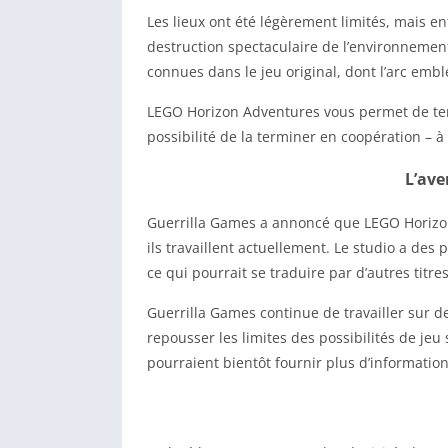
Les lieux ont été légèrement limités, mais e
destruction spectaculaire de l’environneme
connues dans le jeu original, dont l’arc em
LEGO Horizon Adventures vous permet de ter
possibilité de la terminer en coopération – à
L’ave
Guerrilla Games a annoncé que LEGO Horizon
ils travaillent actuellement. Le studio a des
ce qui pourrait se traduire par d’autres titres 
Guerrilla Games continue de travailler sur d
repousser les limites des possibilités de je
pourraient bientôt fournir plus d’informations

...

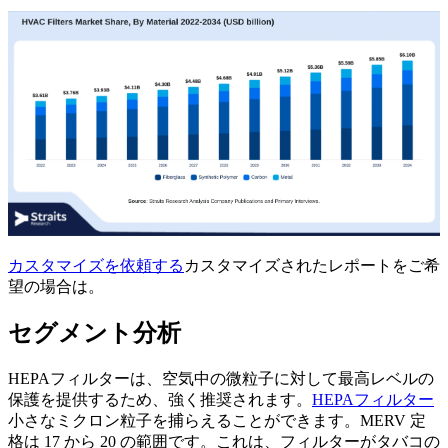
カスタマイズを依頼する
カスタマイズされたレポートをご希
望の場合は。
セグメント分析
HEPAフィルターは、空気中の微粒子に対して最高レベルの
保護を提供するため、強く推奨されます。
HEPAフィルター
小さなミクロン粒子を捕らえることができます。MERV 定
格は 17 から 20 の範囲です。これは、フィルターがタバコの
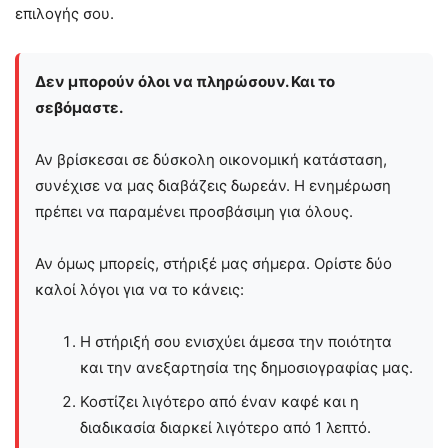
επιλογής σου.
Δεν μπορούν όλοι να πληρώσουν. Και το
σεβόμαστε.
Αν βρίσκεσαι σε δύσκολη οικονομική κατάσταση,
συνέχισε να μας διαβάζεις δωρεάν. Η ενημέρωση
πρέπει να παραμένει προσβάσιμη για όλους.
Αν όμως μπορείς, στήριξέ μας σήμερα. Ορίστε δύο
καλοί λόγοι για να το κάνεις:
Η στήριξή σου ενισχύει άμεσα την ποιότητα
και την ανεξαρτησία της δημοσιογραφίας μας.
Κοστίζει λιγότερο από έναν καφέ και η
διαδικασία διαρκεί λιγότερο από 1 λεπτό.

---

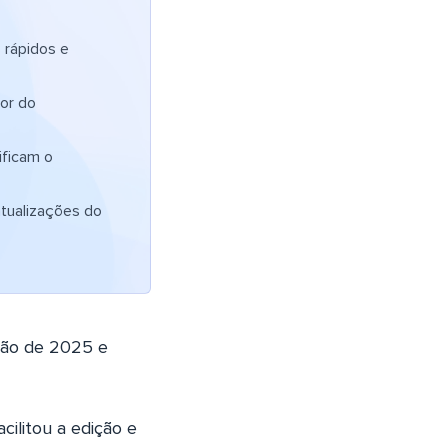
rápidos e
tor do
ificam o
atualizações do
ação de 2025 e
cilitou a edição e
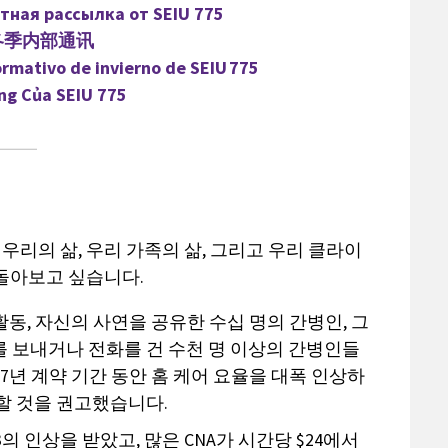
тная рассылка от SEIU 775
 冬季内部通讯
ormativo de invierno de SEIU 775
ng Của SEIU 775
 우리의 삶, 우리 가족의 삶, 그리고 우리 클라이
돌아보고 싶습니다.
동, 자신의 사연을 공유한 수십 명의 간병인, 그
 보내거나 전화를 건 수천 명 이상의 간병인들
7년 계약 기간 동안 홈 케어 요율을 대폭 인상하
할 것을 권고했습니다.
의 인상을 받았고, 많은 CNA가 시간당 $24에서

- **WHAT IS REQUIRED**
Print the line above containing "ação de 2025 e", the line containing "의 인상을 받았고, 많은 CNA가 시간당 $24에서", and everything between them, exactly as written. Pictures stay out.

- **YOUR SOLUTION**
ação de 2025 e
cilitou a edição e
тная рассылка от SEIU 775
 冬季内部通讯
ormativo de invierno de SEIU 775
ng Của SEIU 775
 우리의 삶, 우리 가족의 삶, 그리고 우리 클라이
돌아보고 싶습니다.
동, 자신의 사연을 공유한 수십 명의 간병인, 그
 보내거나 전화를 건 수천 명 이상의 간병인들
7년 계약 기간 동안 홈 케어 요율을 대폭 인상하
할 것을 권고했습니다.
의 인상을 받았고, 많은 CNA가 시간당 $24에서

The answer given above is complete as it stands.